その朝も、住民のひとりタスリさん48歳は朝のコーヒーを飲み終えてからブーツを履き、
鉈を一本腰に差し、南京袋を手にして家を出た。うっすらと霧のたなびく山中に鶏の鳴き
声に混じってオワ猿の遠吠えが流れる。

赤い実をつけたコーヒー木に近付き、作業の邪魔になる雑草を鉈で払うと、タスリは赤い
実をつまみ取って南京袋に入れる。そこでの仕事が終わると、離れた場所にある次の木に
向かう。コーヒー木は自然の中で自然のままに生えている。村民が植えたものもあれば、
だれがいつ植えたのか、あるいはどうやってそこに生えたのかすら分からないものもある。

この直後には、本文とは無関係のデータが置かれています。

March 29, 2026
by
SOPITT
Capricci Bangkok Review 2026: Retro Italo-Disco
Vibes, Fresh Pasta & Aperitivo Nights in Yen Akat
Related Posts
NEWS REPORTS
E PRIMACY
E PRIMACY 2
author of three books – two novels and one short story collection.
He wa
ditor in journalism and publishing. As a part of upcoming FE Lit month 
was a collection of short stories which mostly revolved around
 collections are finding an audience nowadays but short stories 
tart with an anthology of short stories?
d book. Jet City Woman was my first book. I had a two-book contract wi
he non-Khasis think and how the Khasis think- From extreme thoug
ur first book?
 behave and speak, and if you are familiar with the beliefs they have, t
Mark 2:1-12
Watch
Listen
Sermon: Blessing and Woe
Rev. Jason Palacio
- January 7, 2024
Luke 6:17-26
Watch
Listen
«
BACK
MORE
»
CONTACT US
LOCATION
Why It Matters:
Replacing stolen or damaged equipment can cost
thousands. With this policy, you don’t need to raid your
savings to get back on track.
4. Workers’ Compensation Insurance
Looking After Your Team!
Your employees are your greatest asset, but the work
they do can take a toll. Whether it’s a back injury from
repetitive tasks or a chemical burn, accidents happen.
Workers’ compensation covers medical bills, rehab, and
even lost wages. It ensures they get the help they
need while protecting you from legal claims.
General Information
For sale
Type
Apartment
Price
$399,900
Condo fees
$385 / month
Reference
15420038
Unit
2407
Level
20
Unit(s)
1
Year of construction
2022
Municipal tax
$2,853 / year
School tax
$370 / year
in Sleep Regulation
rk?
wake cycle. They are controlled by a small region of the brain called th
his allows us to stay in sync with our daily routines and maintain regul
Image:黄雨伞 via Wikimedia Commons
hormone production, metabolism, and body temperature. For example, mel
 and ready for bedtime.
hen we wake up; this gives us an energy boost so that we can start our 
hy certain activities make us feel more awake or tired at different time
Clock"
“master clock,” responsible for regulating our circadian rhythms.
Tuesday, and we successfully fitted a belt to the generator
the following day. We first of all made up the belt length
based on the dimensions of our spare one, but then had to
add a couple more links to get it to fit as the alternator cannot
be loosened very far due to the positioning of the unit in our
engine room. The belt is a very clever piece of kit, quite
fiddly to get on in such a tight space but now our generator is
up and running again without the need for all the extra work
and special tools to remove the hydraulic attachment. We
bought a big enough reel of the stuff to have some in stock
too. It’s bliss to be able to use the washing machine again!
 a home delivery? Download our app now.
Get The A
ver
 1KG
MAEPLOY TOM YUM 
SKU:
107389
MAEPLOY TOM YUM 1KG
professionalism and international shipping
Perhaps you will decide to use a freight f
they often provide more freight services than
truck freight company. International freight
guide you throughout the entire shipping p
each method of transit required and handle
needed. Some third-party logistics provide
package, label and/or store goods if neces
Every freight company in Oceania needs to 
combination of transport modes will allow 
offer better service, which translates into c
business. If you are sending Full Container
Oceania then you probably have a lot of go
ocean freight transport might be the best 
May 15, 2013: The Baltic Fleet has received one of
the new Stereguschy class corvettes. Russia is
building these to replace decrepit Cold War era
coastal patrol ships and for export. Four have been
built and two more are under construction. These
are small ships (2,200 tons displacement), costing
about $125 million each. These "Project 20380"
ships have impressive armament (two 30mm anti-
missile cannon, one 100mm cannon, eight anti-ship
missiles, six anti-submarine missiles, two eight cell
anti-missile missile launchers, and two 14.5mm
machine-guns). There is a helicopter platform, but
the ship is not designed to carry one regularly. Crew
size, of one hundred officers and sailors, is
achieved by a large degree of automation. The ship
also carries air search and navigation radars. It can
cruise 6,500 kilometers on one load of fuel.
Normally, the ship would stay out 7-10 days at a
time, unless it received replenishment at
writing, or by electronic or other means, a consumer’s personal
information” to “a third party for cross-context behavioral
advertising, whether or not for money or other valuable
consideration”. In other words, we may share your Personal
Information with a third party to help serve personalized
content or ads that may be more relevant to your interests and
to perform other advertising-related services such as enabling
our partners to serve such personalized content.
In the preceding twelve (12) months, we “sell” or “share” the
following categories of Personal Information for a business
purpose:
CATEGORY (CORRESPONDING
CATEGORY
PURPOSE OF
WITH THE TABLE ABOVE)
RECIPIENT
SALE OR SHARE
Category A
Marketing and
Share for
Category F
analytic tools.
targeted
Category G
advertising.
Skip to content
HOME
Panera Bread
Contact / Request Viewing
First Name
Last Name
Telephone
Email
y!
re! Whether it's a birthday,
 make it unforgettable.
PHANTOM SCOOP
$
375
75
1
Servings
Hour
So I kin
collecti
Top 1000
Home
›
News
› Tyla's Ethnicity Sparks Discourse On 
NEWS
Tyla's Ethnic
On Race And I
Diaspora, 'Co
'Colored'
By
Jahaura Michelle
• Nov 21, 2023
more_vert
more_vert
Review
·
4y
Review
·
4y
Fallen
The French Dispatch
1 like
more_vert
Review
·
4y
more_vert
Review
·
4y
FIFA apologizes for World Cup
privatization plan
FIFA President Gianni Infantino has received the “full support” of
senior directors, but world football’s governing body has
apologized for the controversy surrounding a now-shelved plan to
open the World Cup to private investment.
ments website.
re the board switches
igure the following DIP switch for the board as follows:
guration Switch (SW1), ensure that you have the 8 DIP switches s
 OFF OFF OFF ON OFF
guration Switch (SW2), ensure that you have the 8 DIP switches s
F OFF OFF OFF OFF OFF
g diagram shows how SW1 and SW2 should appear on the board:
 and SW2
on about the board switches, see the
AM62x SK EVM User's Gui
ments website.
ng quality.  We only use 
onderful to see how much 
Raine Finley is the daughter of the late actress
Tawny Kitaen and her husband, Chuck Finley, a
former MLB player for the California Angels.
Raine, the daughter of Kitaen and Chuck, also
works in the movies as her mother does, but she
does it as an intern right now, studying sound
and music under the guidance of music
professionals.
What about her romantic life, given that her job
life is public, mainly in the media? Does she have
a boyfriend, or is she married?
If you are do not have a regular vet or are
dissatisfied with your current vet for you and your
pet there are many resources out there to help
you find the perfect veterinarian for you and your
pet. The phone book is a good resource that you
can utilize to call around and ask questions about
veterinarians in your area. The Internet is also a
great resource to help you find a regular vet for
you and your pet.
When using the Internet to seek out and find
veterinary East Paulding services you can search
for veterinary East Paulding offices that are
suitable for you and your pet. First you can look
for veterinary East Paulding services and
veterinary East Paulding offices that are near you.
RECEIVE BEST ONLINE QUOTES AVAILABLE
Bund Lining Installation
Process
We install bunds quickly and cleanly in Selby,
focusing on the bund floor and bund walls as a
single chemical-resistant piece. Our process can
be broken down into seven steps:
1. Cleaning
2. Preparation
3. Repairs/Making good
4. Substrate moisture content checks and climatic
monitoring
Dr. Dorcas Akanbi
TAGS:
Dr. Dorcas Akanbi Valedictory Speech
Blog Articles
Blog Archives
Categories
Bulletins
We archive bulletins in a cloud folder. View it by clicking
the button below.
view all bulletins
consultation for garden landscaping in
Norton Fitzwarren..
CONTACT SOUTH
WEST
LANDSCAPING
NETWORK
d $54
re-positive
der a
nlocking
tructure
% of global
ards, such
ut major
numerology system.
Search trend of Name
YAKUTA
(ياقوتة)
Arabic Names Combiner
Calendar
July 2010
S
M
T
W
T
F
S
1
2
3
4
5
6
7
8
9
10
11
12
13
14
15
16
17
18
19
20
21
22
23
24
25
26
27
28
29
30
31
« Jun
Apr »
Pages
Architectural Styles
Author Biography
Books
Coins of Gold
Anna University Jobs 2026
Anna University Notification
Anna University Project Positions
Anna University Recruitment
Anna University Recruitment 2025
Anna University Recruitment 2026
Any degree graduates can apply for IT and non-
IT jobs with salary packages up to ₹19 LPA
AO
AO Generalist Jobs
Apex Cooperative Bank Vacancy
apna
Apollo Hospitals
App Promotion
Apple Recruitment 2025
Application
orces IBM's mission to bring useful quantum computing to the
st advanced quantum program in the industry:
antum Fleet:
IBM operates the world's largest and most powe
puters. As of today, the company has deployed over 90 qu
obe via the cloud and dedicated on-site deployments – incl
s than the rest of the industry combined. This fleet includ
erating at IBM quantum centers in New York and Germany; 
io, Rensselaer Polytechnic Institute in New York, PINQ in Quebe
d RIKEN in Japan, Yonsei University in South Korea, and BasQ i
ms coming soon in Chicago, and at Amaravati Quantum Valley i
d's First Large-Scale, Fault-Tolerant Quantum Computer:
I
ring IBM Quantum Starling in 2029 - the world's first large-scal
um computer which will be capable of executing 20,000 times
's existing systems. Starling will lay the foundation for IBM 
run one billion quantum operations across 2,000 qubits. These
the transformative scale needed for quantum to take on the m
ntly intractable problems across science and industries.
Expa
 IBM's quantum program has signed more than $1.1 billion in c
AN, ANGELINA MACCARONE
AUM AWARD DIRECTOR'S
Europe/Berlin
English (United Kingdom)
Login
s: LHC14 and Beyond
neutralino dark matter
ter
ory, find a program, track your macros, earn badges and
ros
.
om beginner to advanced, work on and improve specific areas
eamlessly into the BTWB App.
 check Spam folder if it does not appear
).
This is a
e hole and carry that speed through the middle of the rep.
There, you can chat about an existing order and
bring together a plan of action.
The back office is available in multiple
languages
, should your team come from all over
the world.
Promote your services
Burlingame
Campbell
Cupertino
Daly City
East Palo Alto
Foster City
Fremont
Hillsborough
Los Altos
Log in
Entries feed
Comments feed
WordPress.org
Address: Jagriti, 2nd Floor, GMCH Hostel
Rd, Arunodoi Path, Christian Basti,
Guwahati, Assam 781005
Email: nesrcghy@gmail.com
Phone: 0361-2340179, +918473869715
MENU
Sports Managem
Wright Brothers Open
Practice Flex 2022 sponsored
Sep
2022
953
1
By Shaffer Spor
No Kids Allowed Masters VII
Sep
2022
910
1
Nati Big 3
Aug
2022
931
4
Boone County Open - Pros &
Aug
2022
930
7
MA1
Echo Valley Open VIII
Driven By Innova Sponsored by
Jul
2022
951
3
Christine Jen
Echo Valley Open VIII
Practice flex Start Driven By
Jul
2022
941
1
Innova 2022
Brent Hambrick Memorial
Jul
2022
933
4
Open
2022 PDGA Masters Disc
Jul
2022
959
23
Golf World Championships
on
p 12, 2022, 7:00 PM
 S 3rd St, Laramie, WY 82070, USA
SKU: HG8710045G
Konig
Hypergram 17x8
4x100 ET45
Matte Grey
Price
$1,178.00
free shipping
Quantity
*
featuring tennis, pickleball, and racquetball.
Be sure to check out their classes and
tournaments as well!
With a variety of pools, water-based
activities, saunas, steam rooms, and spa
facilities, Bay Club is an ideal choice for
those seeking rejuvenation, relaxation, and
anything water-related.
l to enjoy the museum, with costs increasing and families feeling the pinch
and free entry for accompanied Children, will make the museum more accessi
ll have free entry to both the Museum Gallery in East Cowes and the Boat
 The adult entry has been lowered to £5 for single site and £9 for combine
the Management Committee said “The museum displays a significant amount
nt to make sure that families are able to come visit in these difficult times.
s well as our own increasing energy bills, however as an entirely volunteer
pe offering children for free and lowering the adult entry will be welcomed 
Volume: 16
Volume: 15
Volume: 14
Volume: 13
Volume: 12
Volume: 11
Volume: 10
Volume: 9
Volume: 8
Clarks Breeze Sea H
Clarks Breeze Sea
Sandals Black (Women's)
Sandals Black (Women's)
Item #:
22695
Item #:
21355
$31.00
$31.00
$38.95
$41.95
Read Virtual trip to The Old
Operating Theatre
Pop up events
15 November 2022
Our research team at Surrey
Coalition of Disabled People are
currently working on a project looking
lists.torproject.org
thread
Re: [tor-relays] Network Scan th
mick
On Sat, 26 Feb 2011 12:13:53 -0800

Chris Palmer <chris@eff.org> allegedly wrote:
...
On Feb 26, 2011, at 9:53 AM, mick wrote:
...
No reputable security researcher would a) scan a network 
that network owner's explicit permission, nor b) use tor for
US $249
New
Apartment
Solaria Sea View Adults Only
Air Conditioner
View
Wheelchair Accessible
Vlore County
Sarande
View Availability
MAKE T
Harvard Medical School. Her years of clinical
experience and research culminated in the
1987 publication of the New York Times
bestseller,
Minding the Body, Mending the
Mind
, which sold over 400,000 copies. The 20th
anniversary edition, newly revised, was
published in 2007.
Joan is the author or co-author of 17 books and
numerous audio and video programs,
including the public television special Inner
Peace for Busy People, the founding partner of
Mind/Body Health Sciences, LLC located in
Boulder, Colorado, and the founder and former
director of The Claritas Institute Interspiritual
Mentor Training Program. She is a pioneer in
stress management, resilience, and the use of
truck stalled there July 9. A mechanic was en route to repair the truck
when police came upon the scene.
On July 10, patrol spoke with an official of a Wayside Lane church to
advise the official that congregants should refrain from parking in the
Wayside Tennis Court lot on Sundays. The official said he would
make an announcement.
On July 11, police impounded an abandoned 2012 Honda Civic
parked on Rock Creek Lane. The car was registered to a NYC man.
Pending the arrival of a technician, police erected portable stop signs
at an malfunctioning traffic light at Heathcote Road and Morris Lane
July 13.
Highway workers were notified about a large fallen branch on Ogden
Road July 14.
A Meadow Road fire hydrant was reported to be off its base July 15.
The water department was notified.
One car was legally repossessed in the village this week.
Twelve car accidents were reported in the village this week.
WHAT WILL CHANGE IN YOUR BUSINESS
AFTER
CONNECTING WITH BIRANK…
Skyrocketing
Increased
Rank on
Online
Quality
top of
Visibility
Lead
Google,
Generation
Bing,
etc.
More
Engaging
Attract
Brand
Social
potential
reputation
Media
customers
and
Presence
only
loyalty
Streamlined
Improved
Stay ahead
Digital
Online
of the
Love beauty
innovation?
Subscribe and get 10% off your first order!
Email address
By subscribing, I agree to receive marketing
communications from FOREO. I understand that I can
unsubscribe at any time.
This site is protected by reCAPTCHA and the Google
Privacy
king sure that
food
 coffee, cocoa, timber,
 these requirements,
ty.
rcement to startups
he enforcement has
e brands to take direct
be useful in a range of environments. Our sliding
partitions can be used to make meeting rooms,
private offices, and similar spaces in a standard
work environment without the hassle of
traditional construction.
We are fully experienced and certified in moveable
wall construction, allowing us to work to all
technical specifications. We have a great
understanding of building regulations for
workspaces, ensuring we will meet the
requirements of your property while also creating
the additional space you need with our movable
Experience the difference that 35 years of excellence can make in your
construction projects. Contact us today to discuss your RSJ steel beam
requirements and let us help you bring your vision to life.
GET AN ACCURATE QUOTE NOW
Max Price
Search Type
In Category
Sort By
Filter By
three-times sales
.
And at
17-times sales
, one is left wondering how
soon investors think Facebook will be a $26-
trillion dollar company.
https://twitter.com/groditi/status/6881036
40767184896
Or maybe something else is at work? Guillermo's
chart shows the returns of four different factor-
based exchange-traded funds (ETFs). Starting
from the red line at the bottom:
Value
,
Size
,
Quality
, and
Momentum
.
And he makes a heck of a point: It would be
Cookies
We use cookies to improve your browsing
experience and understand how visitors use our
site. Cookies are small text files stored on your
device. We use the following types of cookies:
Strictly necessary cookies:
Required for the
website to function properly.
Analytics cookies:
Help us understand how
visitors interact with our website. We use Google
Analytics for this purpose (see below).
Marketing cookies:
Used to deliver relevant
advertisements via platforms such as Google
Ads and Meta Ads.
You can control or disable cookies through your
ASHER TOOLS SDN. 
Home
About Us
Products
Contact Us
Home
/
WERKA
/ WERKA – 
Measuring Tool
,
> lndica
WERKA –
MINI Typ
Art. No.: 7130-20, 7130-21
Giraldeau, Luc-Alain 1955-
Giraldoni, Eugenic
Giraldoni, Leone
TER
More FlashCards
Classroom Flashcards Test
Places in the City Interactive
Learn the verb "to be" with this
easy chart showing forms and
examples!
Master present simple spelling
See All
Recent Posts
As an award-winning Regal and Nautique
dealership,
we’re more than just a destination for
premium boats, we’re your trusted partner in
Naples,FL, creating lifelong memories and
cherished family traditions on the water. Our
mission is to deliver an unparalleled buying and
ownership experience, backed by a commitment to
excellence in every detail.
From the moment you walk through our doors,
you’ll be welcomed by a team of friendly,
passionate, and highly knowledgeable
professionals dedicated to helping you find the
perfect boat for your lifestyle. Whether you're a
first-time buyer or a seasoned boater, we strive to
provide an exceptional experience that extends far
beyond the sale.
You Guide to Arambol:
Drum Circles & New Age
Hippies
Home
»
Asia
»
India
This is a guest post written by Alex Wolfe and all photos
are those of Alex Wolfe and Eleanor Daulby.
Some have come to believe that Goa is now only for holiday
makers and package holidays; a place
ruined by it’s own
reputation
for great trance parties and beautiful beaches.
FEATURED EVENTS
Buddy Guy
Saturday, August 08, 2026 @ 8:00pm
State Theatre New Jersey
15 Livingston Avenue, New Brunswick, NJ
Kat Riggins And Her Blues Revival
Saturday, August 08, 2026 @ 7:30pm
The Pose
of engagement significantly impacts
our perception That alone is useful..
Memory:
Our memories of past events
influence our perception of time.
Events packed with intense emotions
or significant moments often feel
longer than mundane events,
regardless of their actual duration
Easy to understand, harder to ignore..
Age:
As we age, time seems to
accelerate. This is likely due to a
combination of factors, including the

たとえ村民が苗を植えたものであっても、人間はその成育を大自然に任せている。肥料を
与えたり手を加えるようなことはしない。そんな自然のままに成長した木に生っている実
がかれらの生活の一部を支えているのである。


昔タスリは珍しい鳥を捕獲して収入を得ていた。チュチャッヒジャウ1羽でその当時の百
万ルピアが手に入った。オワ猿を捕まえても大金が入って来る。しかし自然保護思想が喧
伝されるようになって、非合法の野生動物捕獲を行なう部落民がいなくなった。部落民た
ちは自然保護がどういうものであるのかをボランティアの学生や自然保護団体の活動家た
ちから教わり、自分たちを生かしてくれている生活環境を損なうことの愚かさを理解した。

ひとびとは自然と共存する道を歩み出したのだ。そんなかれらにとって野生コーヒーの豆
は重要な換金作物になっている。

部落民は一戸当たり1〜2Haの土地を自分のテリトリーにしていて、その領域に生えてい
るコーヒーの木が各戸の権利になっている。つまりこの部落ではおよそ70Haの土地から
野生コーヒーの実を収穫して来てそれをコーヒー豆にする事業が営まれているのだ。年間
生産量は5百キロに達している。この野生オーガニックコーヒー豆は農園産のものよりも
2〜3割高く売れる。

プカロガンやヨグヤカルタのモダンカフェやワルンコピでソコクンバン産のコーヒー豆を
使うところが増えている。この豆の愛好者はその特徴について、カフェインが強くて味覚
が鋭く、酸味は弱く、独特のフルーツのアロマがあると語っている。


ヒンドゥの聖地ディエン高原の東にトゥマングンがあり、更に東側にアンバラワがある。
スマラン県アンバラワにある第9ヌサンタラ農園会社PTPN IXの所有農園のひとつがアン
バラワとバウェンにまたがって広がる424Haのコーヒー農園だ。バウェン郡Banaranに
あるその農園が中部ジャワで最古参のコーヒー農園のひとつになっている。同社はそこを
最大の事業ポイントにした。その農園にカフェや宿泊施設、そしてアグロ観光ビジネスな
どを持ち込んで事業を多様化させたのである。名付けてKampoeng Kopi Banaran。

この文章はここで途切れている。